== TASK OBJECTIVE ==
Your output is to consist only of the line containing "Excellent work! Friendly pricing. No" and the lines after it, through the end of the data, reproduced exactly.

Transcribed page contents:
* * * * * * *

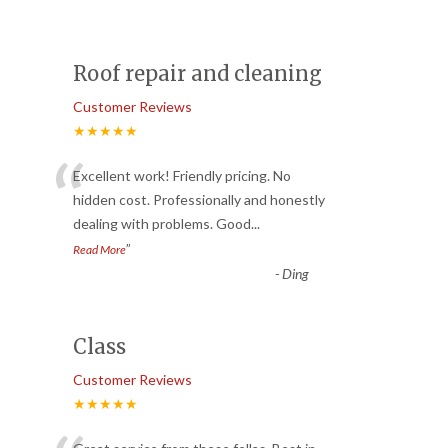
Roof repair and cleaning
Customer Reviews
★★★★★
“
Excellent work! Friendly pricing. No
hidden cost. Professionally and honestly
dealing with problems. Good
...
”
Read More
-
Ding
Class
Customer Reviews
★★★★★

* * * * * * *

== RESPONSE AREA ==
Excellent work! Friendly pricing. No
hidden cost. Professionally and honestly
dealing with problems. Good
...
”
Read More
-
Ding
Class
Customer Reviews
★★★★★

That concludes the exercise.